The miR-34 family was originally found to be a direct target of p53 and is a group of putative tumor suppressors. Surprisingly, mice lacking all mir-34 genes show no increase in cancer formation by 18 months of age, hence placing the physiological relevance of previous studies in doubt. Here, we report that mice with prostate epithelium-specific inactivation of mir-34 and p53 show expansion of the prostate stem cell compartment and develop early invasive adenocarcinomas and high-grade prostatic intraepithelial neoplasia, whereas no such lesions are observed after inactivation of either the mir-34 or p53 genes alone by 15 months of age. Consistently, combined deficiency of p53 and miR-34 leads to acceleration of MET-dependent growth, self-renewal, and motility of prostate stem/progenitor cells.
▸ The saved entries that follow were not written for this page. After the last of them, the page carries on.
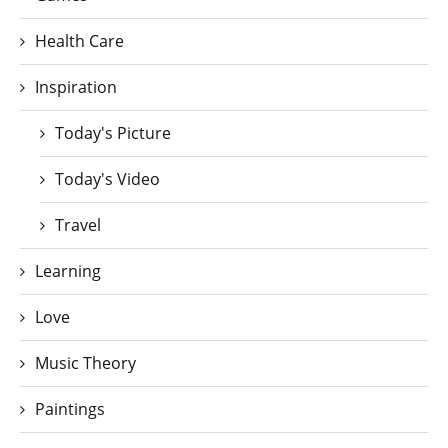
Health Care
Inspiration
Today's Picture
Today's Video
Travel
Learning
Love
Music Theory
Paintings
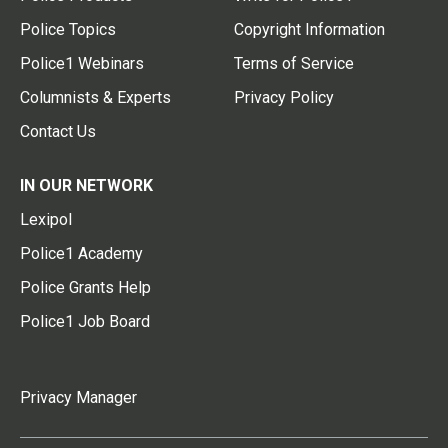
Police Topics
Copyright Information
Police1 Webinars
Terms of Service
Columnists & Experts
Privacy Policy
Contact Us
IN OUR NETWORK
Lexipol
Police1 Academy
Police Grants Help
Police1 Job Board
Privacy Manager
Our study provides direct genetic evidence that mir-34 genes are bona fide tumor suppressors and identifies joint control of MET expression by p53 and miR-34 as a key component of prostate stem cell compartment regulation, aberrations in which may lead to cancer.
Copyright © 2014 The Authors. Published by Elsevier Inc. All rights reserved.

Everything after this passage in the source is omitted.